Waddesdon is the third most visited National Trust property in the country receiving 393,000 visitors annually, which equates to £4.3m of business to the National Trust alone.  Through the future growth of Aylesbury and surrounding areas this number is projected to increase to 500,000 by 2025.

The development will greatly impact Grand Lodge.  The lodge was designed to be an outward facing feature of the estate to highlight the estate’s entrance as a visual marker to people passing by. Grand Lodge underwent a £700,000 refurbishment in 2012 for the Queen’s Diamond Jubilee.

The proposed realignment will divert visitors and commuters away from Grand Lodge.  This will diminish the purpose of the building and leave the legacy of a major A road in the immediate vicinity and sensitive setting of Grand Lodge.  Correctly downscaling the remaining roads will enhance the setting of Grand Lodge for walkers and cyclists.

The realigned A41 crosses over HS2, sitting relatively high in the landscape with the added intrusion of the additional lightsources.  Increased planting around Blackgrove Road / A41 roundabout would help mitigate the impacts of light sources on the Grand Lodge.



During the afternoon the Select Committee visited Claydon House, which will be affected by HS2 and the proposed Infrastructure Maintenance Depot as well as East West Rail and the Greatmoor Energy from Waste Plant.

Claydon House dates back to the 1750s, when Ralph Verney set out to build a country house of extraordinary grandeur.  Claydon House has a rich history with the Verney Family occupying Claydon for 550 years.  The house runs an educational programme with 19 local schools and over 1,000 students, which highlights its ties with Florence Nightingale.  In 1858 Harry Verney married Parthenope Nightingale; Florence Nightingale’s sister.  Florence was given several rooms in the house to allow her to work on her books and meet with important people.

The house is situated in rural Buckinghamshire in a noticeably tranquil area.  HS2 Ltd acknowledges that: “Tranquillity is considered to be high due to a low level of settlement, relative low number of publicly accessible highways, and an infrequent freight train service.”

As a result: “Claydon House Estate and Parkland  has a national level value. Therefore, this area has a high degree of sensitivity.”

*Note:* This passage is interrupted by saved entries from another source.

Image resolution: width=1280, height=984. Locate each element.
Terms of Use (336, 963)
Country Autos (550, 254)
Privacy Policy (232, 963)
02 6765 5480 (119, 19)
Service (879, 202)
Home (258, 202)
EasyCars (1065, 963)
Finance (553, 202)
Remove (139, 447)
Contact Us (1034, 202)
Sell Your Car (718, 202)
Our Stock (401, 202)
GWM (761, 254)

To help preserve the character of the property it is important appropriate measures are taken to minimise the impact of the IMD.  To screen the 2km long IMD we are asking for visual screening, in the form of earth mounding and planting, sufficient to remove light pollution at night.  We are also asking for HS2 Ltd to work in conjunction with East West Rail and Energy from Waste to produce a consolidated approach to managing these developments to minimise the impact on this rural location, the local community and roads.

In both instances, Claydon and Waddesdon Grand Lodge the National Trust want greater interaction with HS2 to further discuss mitigating factors and the most efficient resolutions to the National Trust’s concerns.